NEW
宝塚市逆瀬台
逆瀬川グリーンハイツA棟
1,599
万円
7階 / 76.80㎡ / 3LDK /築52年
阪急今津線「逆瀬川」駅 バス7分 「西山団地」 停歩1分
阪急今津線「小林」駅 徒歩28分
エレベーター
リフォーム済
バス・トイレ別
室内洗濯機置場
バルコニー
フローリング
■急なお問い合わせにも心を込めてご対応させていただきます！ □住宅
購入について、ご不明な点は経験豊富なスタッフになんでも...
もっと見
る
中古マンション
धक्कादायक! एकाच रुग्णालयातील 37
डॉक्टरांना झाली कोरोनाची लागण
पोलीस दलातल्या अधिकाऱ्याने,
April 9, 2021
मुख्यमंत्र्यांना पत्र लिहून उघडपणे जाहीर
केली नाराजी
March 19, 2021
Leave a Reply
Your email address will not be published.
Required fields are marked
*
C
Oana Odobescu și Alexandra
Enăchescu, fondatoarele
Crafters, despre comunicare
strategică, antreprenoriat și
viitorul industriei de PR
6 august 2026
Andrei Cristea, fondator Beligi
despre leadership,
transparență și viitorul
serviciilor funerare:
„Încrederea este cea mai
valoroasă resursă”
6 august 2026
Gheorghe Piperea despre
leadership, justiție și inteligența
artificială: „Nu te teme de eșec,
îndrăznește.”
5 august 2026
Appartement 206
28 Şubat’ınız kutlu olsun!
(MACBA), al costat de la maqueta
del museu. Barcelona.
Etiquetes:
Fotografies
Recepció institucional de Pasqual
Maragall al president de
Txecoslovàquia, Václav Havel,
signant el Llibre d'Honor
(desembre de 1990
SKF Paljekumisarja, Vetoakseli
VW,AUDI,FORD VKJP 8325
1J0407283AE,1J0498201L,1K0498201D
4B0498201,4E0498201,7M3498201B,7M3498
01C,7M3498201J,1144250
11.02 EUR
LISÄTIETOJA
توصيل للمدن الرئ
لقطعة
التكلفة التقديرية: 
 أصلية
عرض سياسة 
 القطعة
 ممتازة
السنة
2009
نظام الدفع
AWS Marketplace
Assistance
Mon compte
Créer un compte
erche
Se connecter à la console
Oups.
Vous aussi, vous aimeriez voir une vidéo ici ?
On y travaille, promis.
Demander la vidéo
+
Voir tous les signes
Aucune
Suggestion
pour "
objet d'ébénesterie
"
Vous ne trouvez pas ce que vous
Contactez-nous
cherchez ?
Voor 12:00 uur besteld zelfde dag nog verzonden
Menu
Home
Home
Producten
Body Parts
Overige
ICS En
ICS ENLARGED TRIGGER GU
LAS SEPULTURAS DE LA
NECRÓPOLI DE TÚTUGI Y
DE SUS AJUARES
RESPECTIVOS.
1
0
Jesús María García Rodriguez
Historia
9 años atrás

Exercise requirements> Gather every line from the listing above in which the word "despre" appears.

Response area>
Crafters, despre comunicare
despre leadership,
Gheorghe Piperea despre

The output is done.